Your rear foot is the first to leave the block. As it clears the pedal, keep your ankle locked with toes pulled up toward your shin. Flex your knee and pull your heel rapidly toward your hip. Once the heel reaches its peak, drive that foot forward, passing above the opposite knee before striking the ground. This “heel recovery” pattern keeps your first step quick and close to the track surface rather than high and slow. Your first ground contact should land behind or directly under your center of mass, not out in front of you, which would act as a brake.
The First Three Steps
The block exit is just the beginning of the drive phase. Your first three steps should feel like controlled falling: your body stays at a steep forward lean, your shin angles are aggressive, and each footstrike pushes the ground behind you. A common mistake is straightening up too early to “run.” If you’re fully upright within two or three steps, you left acceleration on the table.
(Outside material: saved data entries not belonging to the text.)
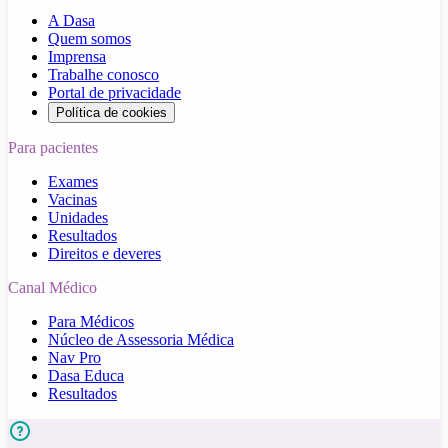
A Dasa
Quem somos
Imprensa
Trabalhe conosco
Portal de privacidade
Política de cookies
Para pacientes
Exames
Vacinas
Unidades
Resultados
Direitos e deveres
Canal Médico
Para Médicos
Núcleo de Assessoria Médica
Nav Pro
Dasa Educa
Resultados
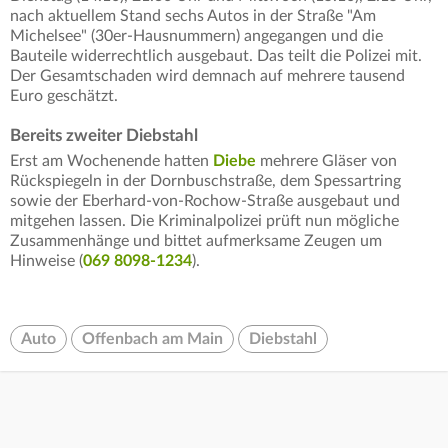
nach aktuellem Stand sechs Autos in der Straße "Am
Michelsee" (30er-Hausnummern) angegangen und die
Bauteile widerrechtlich ausgebaut. Das teilt die Polizei mit.
Der Gesamtschaden wird demnach auf mehrere tausend
Euro geschätzt.
Bereits zweiter Diebstahl
Erst am Wochenende hatten
Diebe
mehrere Gläser von
Rückspiegeln in der Dornbuschstraße, dem Spessartring
sowie der Eberhard-von-Rochow-Straße ausgebaut und
mitgehen lassen. Die Kriminalpolizei prüft nun mögliche
Zusammenhänge und bittet aufmerksame Zeugen um
Hinweise (
069 8098-1234
).
Auto
Offenbach am Main
Diebstahl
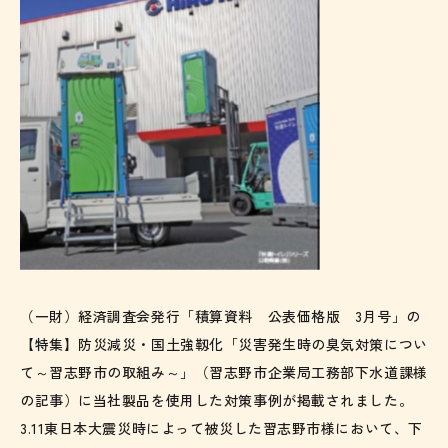
（一財）経済調査会発行「積算資料 公表価格版 3月号」の
【特集】防災減災・国土強靱化「災害発生時の臭気対策につい
て～習志野市の取組み～」（習志野市企業局工務部下水道課様
の記事）に当社製品を使用した対策事例が掲載されました。
3.11東日本大震災時によって被災した習志野市様において、下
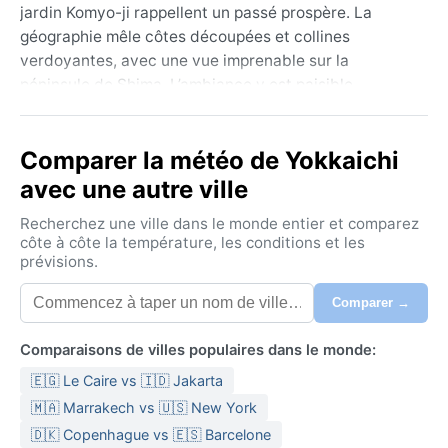
jardin Komyo-ji rappellent un passé prospère. La
géographie mêle côtes découpées et collines
verdoyantes, avec une vue imprenable sur la
péninsule de Shima. L’ambiance y est paisible,
rythmée par les bateaux et les saisons.
Le climat est subtropical humide (classification de
Comparer la météo de Yokkaichi
Köppen Cfa). Les étés sont chauds et très humides,
avec une autre ville
avec des températures dépassant souvent 30 °C et
des pluies abondantes, surtout en juin lors de la
Recherchez une ville dans le monde entier et comparez
saison des pluies (tsuyu). Les hivers restent doux,
côte à côte la température, les conditions et les
prévisions.
rarement sous 0 °C, avec des maximales autour de 10
°C et peu de neige. Les précipitations sont réparties
Comparer →
toute l’année, l’humidité quasi constante. Pour
s’adapter, il faut des vêtements légers et un
Comparaisons de villes populaires dans le monde:
imperméable en été, une veste chaude pour l’hiver, et
🇪🇬 Le Caire vs 🇮🇩 Jakarta
un parapluie toujours à portée de main.
🇲🇦 Marrakech vs 🇺🇸 New York
La meilleure période pour visiter est le printemps
🇩🇰 Copenhague vs 🇪🇸 Barcelone
(mars à mai), quand les cerisiers fleurissent et que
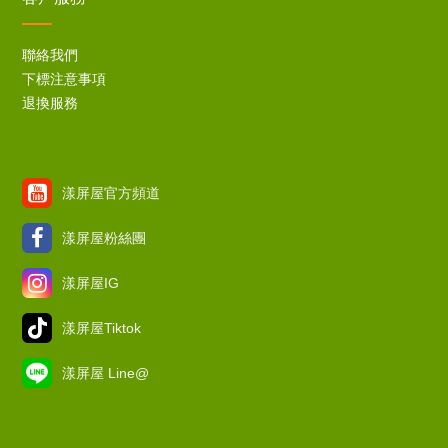
聯絡我們
下標注意事項
退換服務
漾屏屋官方頻道
漾屏屋粉絲團
漾屏屋IG
漾屏屋Tiktok
漾屏屋 Line@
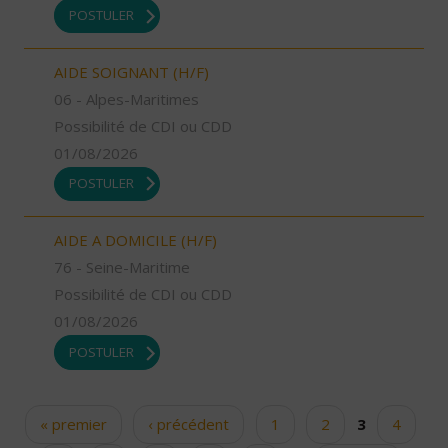
POSTULER
AIDE SOIGNANT (H/F)
06 - Alpes-Maritimes
Possibilité de CDI ou CDD
01/08/2026
POSTULER
AIDE A DOMICILE (H/F)
76 - Seine-Maritime
Possibilité de CDI ou CDD
01/08/2026
POSTULER
« premier
‹ précédent
1
2
3
4
Pages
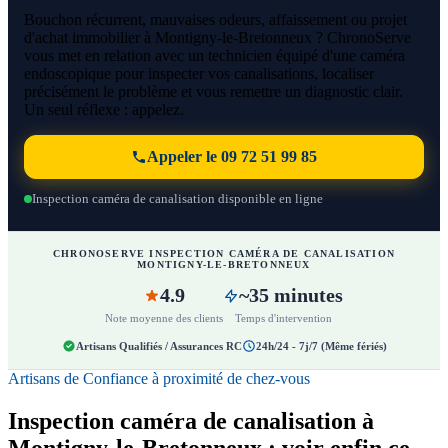
Bouchon récurrent, mauvaises odeurs, affaissement ou projet
d'achat immobilier à Montigny-le-Bretonneux ? ChronoServe
vous met en relation avec un technicien équipé d'une caméra
endoscopique pour inspecter vos canalisations, localiser
précisément le problème et vous remettre un diagnostic clair.
Un seul réflexe : appelez.
Appeler le 09 72 51 99 85
Inspection caméra de canalisation disponible en ligne
CHRONOSERVE INSPECTION CAMÉRA DE CANALISATION
MONTIGNY-LE-BRETONNEUX
4.9
~35 minutes
Note moyenne des clients
Temps d'intervention
Artisans Qualifiés / Assurances RC
24h/24 - 7j/7 (Même fériés)
Artisans de Confiance à proximité de chez-vous
Inspection caméra de canalisation à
Each step should be slightly longer than the one before, with your torso gradually rising. Most elite sprinters don’t reach full upright posture until around 30 meters. You don’t need to think about that consciously during a race, but in practice, film yourself from the side and check whether your head and shoulders are rising smoothly or jerking upward after the first step.
Common Setup Mistakes
- Blocks too far from the line. If your front pedal is more than two and a half foot-lengths behind the line, you’ll struggle to get your shoulders over your hands in the set position, reducing your forward lean and initial power.
- Weight sitting back in “set.” If your arms feel light and your legs feel heavy, your hips aren’t far enough forward. Shift until you feel real pressure on your fingertips.
- Looking up at the gun. Lifting your head pulls your chest upright and kills your drive angle. Keep your gaze down for the first few steps.
- Flat feet on the pedals. Only the ball of your foot and your front spikes should contact the pedal. Full-foot contact reduces the elastic snap you get from your calf muscles.
- Spacing too tight or too wide. Bunched starts feel explosive but produce less velocity at block exit. Elongated starts give a longer push but slow your first step. The medium range works for nearly everyone.
Practice Drills That Help
Before full block starts, practice the set position on its own. Get into set, hold for three seconds, then relax. Repeat until the angles feel automatic. Next, do “first step” drills: react to a clap or whistle and drive out to just one step, freezing in that position. Check your lean, arm angles, and foot placement. Only after those feel consistent should you add full acceleration runs out of the blocks.
Three to four block start sessions per week during a training cycle is plenty. Block starts are neurologically demanding, and quality matters far more than volume. Six to eight full-effort starts per session, with full recovery between each, will build more speed than grinding out 20 sloppy ones.